* _Activity_
When you reach the line containing "Find all instances of colon." in the entries below, begin reproducing lines exactly, and stop once the line containing "Give me SVG" is done.

--------

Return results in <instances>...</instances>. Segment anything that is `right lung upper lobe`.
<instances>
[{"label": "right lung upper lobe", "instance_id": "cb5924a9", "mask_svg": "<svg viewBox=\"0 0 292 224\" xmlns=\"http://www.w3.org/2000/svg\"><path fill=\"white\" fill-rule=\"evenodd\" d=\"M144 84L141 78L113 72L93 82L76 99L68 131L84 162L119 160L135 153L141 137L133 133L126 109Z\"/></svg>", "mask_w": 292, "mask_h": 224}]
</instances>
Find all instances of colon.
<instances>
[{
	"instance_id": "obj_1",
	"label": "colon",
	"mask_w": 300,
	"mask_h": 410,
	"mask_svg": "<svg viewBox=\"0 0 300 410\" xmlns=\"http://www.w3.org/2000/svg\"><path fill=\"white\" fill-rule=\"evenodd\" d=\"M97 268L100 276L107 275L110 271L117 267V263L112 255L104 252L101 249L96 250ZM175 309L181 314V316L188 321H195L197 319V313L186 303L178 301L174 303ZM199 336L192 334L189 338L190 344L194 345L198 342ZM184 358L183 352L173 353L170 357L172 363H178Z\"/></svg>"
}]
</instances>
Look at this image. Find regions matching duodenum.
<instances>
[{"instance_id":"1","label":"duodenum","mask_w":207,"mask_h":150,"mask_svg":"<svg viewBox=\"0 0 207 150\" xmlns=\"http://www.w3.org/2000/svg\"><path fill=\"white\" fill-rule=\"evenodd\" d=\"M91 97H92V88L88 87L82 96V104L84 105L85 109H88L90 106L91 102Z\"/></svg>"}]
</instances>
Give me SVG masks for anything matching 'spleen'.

--------

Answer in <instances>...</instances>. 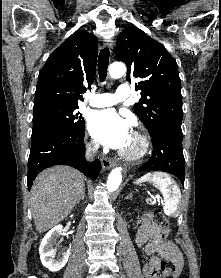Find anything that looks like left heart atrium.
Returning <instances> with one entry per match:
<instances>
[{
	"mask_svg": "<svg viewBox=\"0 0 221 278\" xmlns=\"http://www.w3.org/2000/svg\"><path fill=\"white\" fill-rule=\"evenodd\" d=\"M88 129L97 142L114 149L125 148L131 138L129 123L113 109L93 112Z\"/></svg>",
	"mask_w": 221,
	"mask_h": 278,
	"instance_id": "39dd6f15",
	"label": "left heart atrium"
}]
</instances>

--------

* _Result_
Find all instances of colon.
<instances>
[{
	"instance_id": "obj_1",
	"label": "colon",
	"mask_w": 300,
	"mask_h": 410,
	"mask_svg": "<svg viewBox=\"0 0 300 410\" xmlns=\"http://www.w3.org/2000/svg\"><path fill=\"white\" fill-rule=\"evenodd\" d=\"M97 268L100 276L107 275L110 271L117 267V263L112 255L104 252L101 249L96 250ZM175 309L181 314V316L188 321H195L197 319V313L186 303L178 301L174 303ZM199 336L192 334L189 338L190 344L194 345L198 342ZM184 358L183 352L173 353L170 357L172 363H178Z\"/></svg>"
}]
</instances>
Look at this image. Find regions matching duodenum.
<instances>
[{"instance_id":"1","label":"duodenum","mask_w":207,"mask_h":150,"mask_svg":"<svg viewBox=\"0 0 207 150\" xmlns=\"http://www.w3.org/2000/svg\"><path fill=\"white\" fill-rule=\"evenodd\" d=\"M91 97H92V88L88 87L82 96V104L84 105L85 109H88L90 106L91 102Z\"/></svg>"}]
</instances>
Give me SVG masks for anything matching 'spleen'.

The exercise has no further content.